This got me to thinking about antitrust generally. First, what are the main problems with market power in the economy? We're doing a good job in developed economies with mergers, price-fixing, and unfair practices. We're doing a bad job with monopoly labor unions, monopoly government providers of services, trademark monopolies, and copyright monopolies. Marginal improvements in antitrust law are of trivial importance compared with the legal monopoly given to Microsoft Windows, either looking at the output restriction or the lost entry by more efficient competitors.
Nonetheless, antitrust policy is interesting at the margins, if not important. This week the theory workshop had a neat idea about merger policy. I won't try to trace the credit for it, but it goes like this. Suppose our aim is to maximize the sum of producer and consumer surplus. Should we make our merger rule, "The merger's OK if (PS+CS) go up"? No. If we impose that as a constraint, a company will propose the merger in that category which most increases PS, not the merger that most increases PS+CS. If, instead, we had a rule of "The merger's OK if CS goes up", then the company will still only propose efficient mergers, because we don't have to require the company to make sure PS goes up too. The only problem is that sometimes companies will not have any CS-increasing mergers to propose, and we'll lose some efficient mergers in which PS+CS would rise but CS fall.
What I really need to do, though, is figure out how to categorize monopoly as a form of market failure. Market failure taxonomy is a mess. Component problems include: real externalities, asymmetric information, rentseeking, and poor thinking. Market power is *not* directly a problem, though it is a contributor.
If there is perfect information and contract enforcement, a monopoly will use perfect price discrimination and there will be no triangle losses. It is only because a monopolist doesn't know the demand curve of each consumer or can't prevent resale that he would use simple monopoly pricing and restrict output. Otherwise, the Coase Theorem works.
The monopoly position is a contributor, though, because if sellers compete, then not knowing demand curves and not being able to enforce fancy contracts doesn't matter.
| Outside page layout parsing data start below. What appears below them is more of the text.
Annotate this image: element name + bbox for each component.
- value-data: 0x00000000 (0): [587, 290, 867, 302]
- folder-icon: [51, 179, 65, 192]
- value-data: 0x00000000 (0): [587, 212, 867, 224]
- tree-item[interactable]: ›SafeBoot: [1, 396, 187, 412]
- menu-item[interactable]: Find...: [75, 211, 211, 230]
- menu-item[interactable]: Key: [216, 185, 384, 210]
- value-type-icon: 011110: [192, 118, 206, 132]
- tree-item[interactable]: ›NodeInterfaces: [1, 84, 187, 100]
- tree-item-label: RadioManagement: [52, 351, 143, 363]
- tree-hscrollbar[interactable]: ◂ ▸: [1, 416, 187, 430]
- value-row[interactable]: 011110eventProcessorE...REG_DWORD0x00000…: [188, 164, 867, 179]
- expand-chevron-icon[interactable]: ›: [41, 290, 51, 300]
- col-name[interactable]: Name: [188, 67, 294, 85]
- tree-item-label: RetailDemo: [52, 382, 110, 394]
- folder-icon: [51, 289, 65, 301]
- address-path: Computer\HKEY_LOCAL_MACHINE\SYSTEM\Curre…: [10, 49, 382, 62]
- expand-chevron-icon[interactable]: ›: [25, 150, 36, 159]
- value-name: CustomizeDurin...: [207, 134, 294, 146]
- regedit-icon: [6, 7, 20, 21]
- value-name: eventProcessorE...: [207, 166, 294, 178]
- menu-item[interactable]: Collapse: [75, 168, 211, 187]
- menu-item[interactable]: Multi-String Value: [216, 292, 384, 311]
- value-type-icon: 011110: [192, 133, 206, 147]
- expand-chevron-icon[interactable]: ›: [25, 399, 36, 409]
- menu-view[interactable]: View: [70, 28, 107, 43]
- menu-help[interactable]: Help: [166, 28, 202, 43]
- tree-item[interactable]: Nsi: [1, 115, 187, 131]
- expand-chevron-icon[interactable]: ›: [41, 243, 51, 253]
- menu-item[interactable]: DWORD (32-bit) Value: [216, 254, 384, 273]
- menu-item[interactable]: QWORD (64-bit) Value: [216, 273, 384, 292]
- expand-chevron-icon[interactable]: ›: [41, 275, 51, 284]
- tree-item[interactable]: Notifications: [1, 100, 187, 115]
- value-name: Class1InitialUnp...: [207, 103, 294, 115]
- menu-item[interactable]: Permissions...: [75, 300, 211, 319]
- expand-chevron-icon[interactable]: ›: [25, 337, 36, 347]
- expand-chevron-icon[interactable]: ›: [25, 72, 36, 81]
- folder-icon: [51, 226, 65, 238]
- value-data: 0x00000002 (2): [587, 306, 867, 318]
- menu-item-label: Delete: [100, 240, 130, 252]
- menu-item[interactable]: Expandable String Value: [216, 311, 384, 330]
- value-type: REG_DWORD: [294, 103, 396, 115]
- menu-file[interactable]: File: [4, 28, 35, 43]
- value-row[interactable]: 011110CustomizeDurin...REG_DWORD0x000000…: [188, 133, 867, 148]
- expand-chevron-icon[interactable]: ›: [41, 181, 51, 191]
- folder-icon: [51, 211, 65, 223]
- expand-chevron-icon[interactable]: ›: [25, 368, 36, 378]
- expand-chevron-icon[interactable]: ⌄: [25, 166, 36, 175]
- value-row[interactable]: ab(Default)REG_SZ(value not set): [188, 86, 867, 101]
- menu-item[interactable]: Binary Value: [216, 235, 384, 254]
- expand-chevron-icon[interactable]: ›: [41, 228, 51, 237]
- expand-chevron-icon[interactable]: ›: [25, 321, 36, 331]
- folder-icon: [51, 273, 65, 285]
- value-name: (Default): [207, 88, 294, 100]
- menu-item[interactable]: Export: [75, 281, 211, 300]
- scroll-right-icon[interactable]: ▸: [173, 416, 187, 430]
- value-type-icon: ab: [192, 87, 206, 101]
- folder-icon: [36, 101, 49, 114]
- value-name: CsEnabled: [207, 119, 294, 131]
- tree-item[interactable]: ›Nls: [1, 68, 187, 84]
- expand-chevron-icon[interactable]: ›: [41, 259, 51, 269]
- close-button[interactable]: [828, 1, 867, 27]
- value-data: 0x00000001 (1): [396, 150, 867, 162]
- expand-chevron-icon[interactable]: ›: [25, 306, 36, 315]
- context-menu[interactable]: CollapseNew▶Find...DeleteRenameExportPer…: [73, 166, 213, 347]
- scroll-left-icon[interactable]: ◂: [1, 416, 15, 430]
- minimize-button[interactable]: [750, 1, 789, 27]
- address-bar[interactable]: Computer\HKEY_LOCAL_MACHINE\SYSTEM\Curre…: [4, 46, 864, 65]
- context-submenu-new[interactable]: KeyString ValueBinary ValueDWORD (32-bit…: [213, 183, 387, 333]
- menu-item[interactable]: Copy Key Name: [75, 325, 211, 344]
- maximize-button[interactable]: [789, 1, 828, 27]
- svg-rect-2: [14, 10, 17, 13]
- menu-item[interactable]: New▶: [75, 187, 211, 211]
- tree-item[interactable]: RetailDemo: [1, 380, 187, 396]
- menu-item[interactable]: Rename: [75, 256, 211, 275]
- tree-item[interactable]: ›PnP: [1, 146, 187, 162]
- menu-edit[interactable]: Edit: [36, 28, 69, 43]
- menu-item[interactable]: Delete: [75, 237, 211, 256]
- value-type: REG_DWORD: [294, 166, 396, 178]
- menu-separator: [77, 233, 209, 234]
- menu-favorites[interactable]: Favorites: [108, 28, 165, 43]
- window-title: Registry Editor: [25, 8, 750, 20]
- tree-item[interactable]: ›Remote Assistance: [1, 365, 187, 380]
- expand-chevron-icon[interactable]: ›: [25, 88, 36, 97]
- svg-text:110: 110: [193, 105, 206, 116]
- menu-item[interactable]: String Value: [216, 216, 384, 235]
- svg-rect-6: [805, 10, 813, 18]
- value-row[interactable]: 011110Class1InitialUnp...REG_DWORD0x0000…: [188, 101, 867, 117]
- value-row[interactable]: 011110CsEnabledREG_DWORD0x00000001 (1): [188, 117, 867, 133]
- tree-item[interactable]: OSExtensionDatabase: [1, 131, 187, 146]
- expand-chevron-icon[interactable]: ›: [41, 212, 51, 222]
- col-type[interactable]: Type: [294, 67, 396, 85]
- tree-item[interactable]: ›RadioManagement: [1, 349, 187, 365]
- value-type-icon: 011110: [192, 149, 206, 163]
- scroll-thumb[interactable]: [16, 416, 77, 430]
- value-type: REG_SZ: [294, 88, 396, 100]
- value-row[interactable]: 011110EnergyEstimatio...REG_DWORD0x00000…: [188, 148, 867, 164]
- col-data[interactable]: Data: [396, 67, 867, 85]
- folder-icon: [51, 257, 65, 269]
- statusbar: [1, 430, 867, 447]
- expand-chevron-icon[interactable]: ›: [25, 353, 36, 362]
One way we might look at the monopoly problem is as a form of rentseeking. The loss is not directly from monopoly, but from inefficiencies arising in the attempt to manipulate a market. Indeed, rentseeking itself is really an informational problem. If Smith knows that Jones can spend $200 on a gun and steal Smith's car, then Jones can offer Smith $1 for the car and get it without having to buy the gun. Rentseeking losses occur only when the rentseeker and victim cannot reach an agreement.
It is useful to think of two kinds of rentseeking. One is direct taking of goods-- pickpocketing, for example. The other is attempts to manipulate prices --- monopoly output restriction. But where, then, do I put attempts to change rules?